I know how they must have felt. We did something similar in 2018 when we did a week-long walk along the Rhine.
What Goal Do You Want to Achieve?
So let’s get down to the nitty gritty.
What would you like to achieve by the end of the month, by the end of the year?
What passion or hobby gets you out of bed in the mornings, raring to go?
Books on Goal Setting (Affiliate Link)
It is quite possible that during your working life, your boss always set goals for you. You either rose to the occasion and achieved them or struggled through them begrudgingly. The difference in retirement is that now you get to choose the goals you want to work towards. It is all about what YOU want this time.
I must say, I love to set goals, I love having something to work towards. I am a real list-maker so the 2 can work hand-in-hand wonderfully.
Goals can of course be short-term or long-term, simple or quite involved. It is entirely up to you.

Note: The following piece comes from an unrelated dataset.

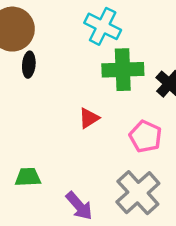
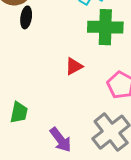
green trapezoid: (28, 177) -> (19, 112), turned 100

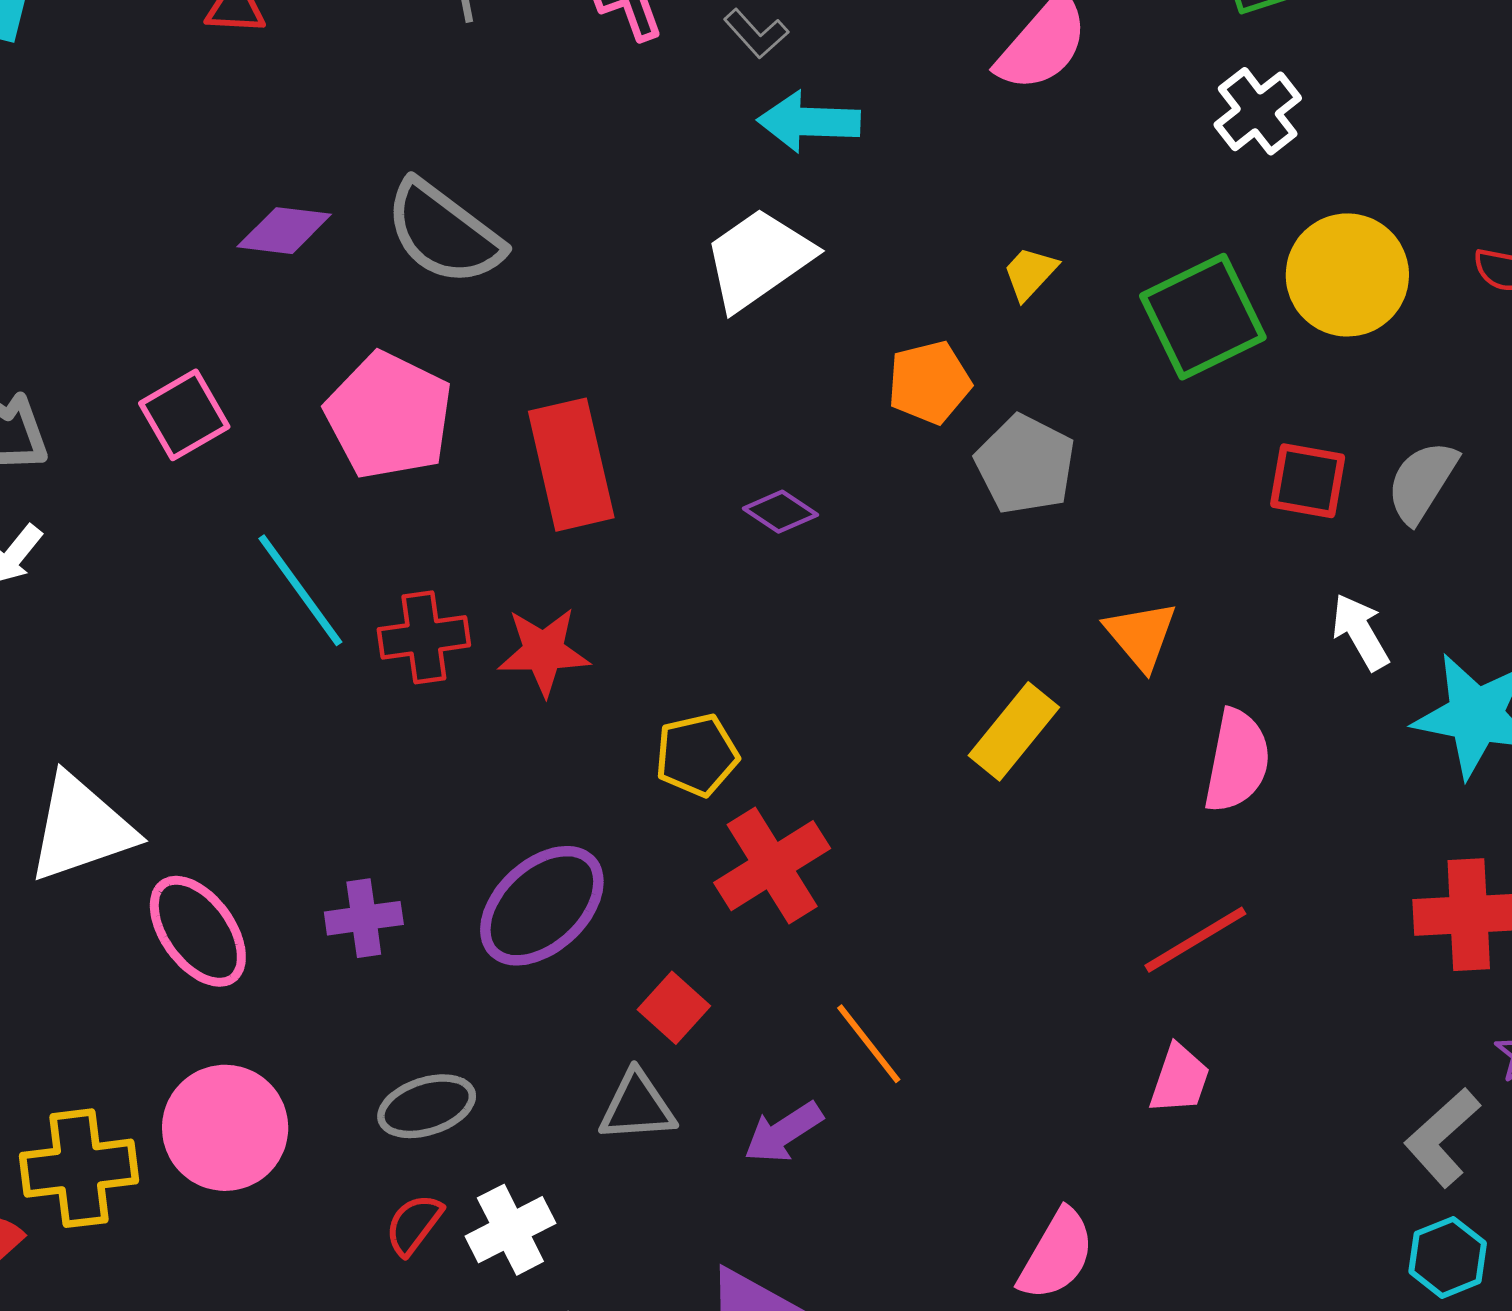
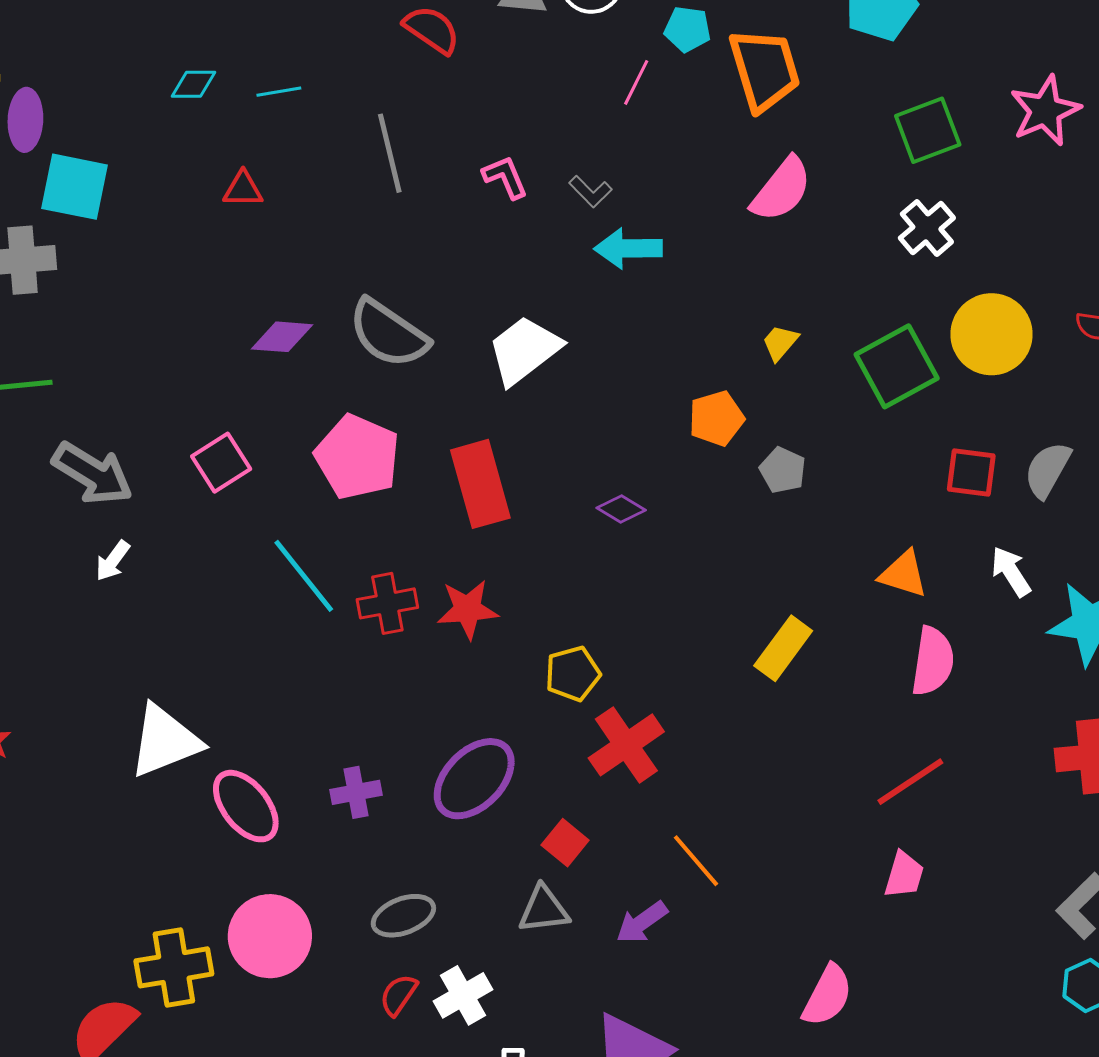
white trapezoid: (758, 259) -> (524, 350), moved
gray pentagon: (1025, 464) -> (783, 470), size x0.7
orange triangle: (1141, 635) -> (903, 574), moved, turned -30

You are the architect of your goal-generation project.
A Menu of Ideas When Choosing a Goal
Just to give you some ideas to stimulate the thinking processes, here are some possibilities:
- Train for a longish trek with friends or family (I had to put that one on the list of course.)
- Start a blog
- Utilise creative talents to sell on a Print On Demand platform.
- Learn a new investment strategy.
- Learn how to create Printables
- Learn a language
- Learn a new card game during weekly meetups
- Improve your confidence by joining a toastmasters’ group
- Start an interest group on meetup.com
- Join an interest group on meetup.com
- Learn a new skill via U3A
- Join a book club
- Join a movie club
- Meet up with friends each week to tackle some brain teasers
- Start an online business
Stepping Stone Goals
I have set myself a number of goals for this year, some short-term, some long-term, others are sub-goals of bigger goals. I kind of like step goals, little goals that can lead to the achievement of a bigger goal, in other words stepping stone goals.
For example, I have been learning a foreign language, German, for some years now. It’s time to move from learning to actually using.
What do I really want to achieve with this goal? I want to overcome my language shyness and be able to converse freely by the end of this year.
That’s my goal.
My short term goal (stepping stone) consists of sticking to a daily routine that can lead me step-by-step towards achieving my long term goal. I love grammar and learning new constructs in a foreign language. But when it comes to saying what I want to say, the words simply get stuck in my throat. It’s time to change all of that. So my daily goal is to list 10 sentences in English that I want to say, write down the correct German translation and then revise the list until I get every sentence correct.
Will I stick to it? Let’s see. That is certainly my intention. After all, Wordle has me “showing up” each day to maintain my streak. Hopefully I can be just as disciplined with my language goal.
An Engrossing Goal-Setting Routine
One goal or several, it’s up to you.
I think a good mix of longer term goals with short term goals is the ideal. Or devising sub-goals that can lead to or contribute to achievement of a larger goal.
The bottom line is you want to have a goal or goals that keep you forward thinking. Your goals should enrich your daily structure and include the 3 essentials listed above: challenging, exciting and satisfying. You want to think of goals that excite you to get up in the morning, goals that challenge you in some way and goals that will be immensely satisfying and rewarding when you achieve them.
Have fun when you set goals that can really add to your lifestyle.